Oxford Students for Life

Promoting a culture of life in the University and beyond

Month: December, 2016

Statistical Fallacies in the Abortion Debate: Part 2/2

This blog post is the second in a short three- part series on using statistics in the pro-life debate. This week we will continue looking at some common statistical fallacies people make around the abortion debate and how you can avoid making them in a debate, friendly discussion, argument on the internet or some other kind of conversation. Next week there will be a post giving you some tips about what to do instead.

Last week we discussed some of the problems with using small samples and extreme cases in the abortion debate. This week we are going to consider biased samples, false causality and push polls.

Using biased samples

This is a fairly simple fallacy to understand: if you cite a statistic about abortion, you need to be careful that the demographics sampled reflect the population as a whole. For example, when polling people on abortion, it is important to check that their political leanings/gender/ethnicity/religious beliefs (or lack of them)/age etc reflect the population as a whole.

One example of sampling bias is the polling for the 2015 UK general election. The polls under-sampled Conservative voters, which is the reason why they proved badly wrong. It is not unusual for polls to be around 4% out with a sample of around 400 people, but anything more than this is often due to sampling biases.

Almost any poll apart from a census will have some small measure of bias, but beware of polls or studies with high degrees of demographic or other sampling biases. The above statements on biased samples are probably very obvious, but it can be very easy to make these mistakes if you aren’t careful!

A practical way that this can happen is if you only read studies on a specific abortion topic which help support a pro-life view without checking the literature to see if the results hold in other similar studies. In such a case there is a danger that you might have a biased sample of studies, when what you really want to use is the collection of results from all the relevant studies (provided that there are no significant flaws).

False causality

False causality is one of the most common statistical fallacies that people make, and so it needs to be discussed in a lot of detail. The first thing you need to understand is correlations. Two quantities are positively correlated if when one quantity increases linearly so does the other, and they are negatively correlated if when one quantity increases linearly the other decreases linearly.1

correlation

These data sets all illustrate the concept of correlation. This concept is also strongly related to cubic polynomial regression. Image from here.

An obvious example of correlation in the abortion debate is poverty and abortion rates. It is well known (see here for just one of many examples) that there is a reasonably strong positive correlation between abortion rates and poverty.
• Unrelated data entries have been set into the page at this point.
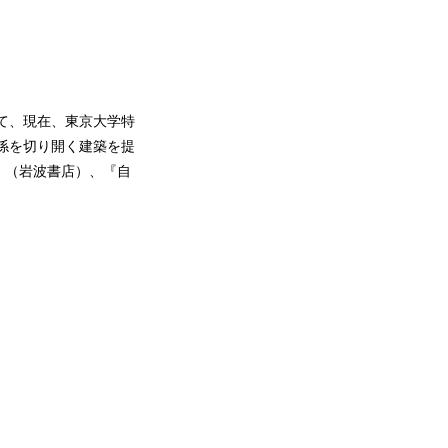
経て、現在、東京大学特
係を切り開く建築を提
』（岩波書店）、『自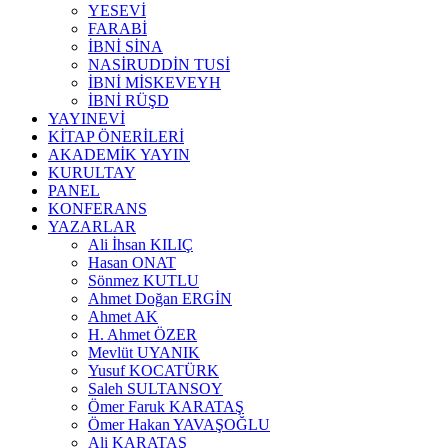
YESEVİ
FARABİ
İBNİ SİNA
NASİRUDDİN TUSİ
İBNİ MİSKEVEYH
İBNİ RÜŞD
YAYINEVİ
KİTAP ÖNERİLERİ
AKADEMİK YAYIN
KURULTAY
PANEL
KONFERANS
YAZARLAR
Ali İhsan KILIÇ
Hasan ONAT
Sönmez KUTLU
Ahmet Doğan ERGİN
Ahmet AK
H. Ahmet ÖZER
Mevlüt UYANIK
Yusuf KOCATÜRK
Saleh SULTANSOY
Ömer Faruk KARATAŞ
Ömer Hakan YAVAŞOĞLU
Ali KARATAŞ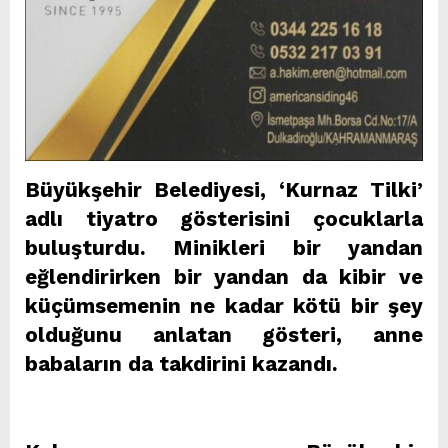
Büyükşehir Belediyesi, ‘Kurnaz Tilki’
adlı tiyatro gösterisini çocuklarla
buluşturdu. Minikleri bir yandan
eğlendirirken bir yandan da kibir ve
küçümsemenin ne kadar kötü bir şey
olduğunu anlatan gösteri, anne
babaların da takdirini kazandı.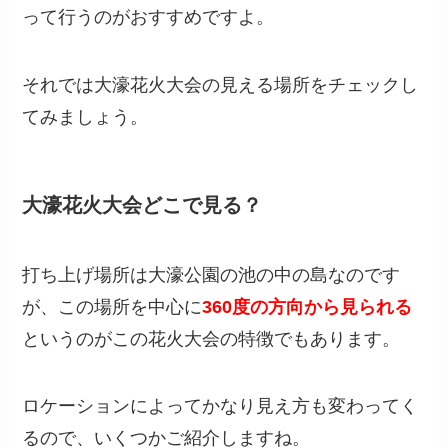
って行うのがおすすめですよ。
それでは大濠花火大会の見える場所をチェックし
てみましょう。
大濠花火大会どこで見る？
打ち上げ場所は大濠公園の池の中の島なのです
が、この場所を中心に
360度の方向から見られる
というのがこの花火大会の特徴でもあります。
ロケーションによってかなり見え方も変わってく
るので、いくつかご紹介しますね。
However, a very common mistake is to claim that because two quantities are correlated that one of them causes the other! This is not always true, since in many cases both quantities may instead be determined by an underlying quantity known as a confounder variable, or perhaps multiple confounders. It may not even be the case that any sort of causal link exists at all!2

A good example of this is the maternal death rate from abortion and the legality of abortion (both in the US). It is very commonly claimed that making abortion illegal will make it very unsafe. While it is true that reported maternal abortion deaths in the US did decrease post Roe V Wade (1973), it is not the case that this was caused by legal abortion. Why? Because if you look at the data since 1940, you can see that abortion related deaths had been declining since then, most likely due to increased access to antibiotics.

When claiming that abortion causes x or is caused by y, you therefore need to make sure that you consider the possibility of false causality first.

Using polls with loaded data

The final fallacy to discuss is the use of polls with data deliberately designed to mislead. Hopefully nobody reading this wants to do this on purpose, although if you do, have you ever considered running for political office?

Joking aside, what we need to discuss is known as push polling. A push poll is one conducted with the purpose of asking loaded questions, typically with the intention of convincing people to vote or think in a certain way. The definitions can vary slightly depending on who you ask, since some users of the term insist that push polls refer only to attempts to trick people into thinking that they are being polled without actually collecting and publishing the results. One example from the US political context was a push poll used by George Bush against John McCain in which voters were asked the following:

“John McCain calls the campaign finance system corrupt, but as chairman of the Senate Commerce Committee, he raises money and travels on the private jets of corporations with legislative proposals before his committee. In view of this, are you much more likely to vote for him, somewhat more likely to vote for him, somewhat more likely to vote against him or much more likely to vote against him?”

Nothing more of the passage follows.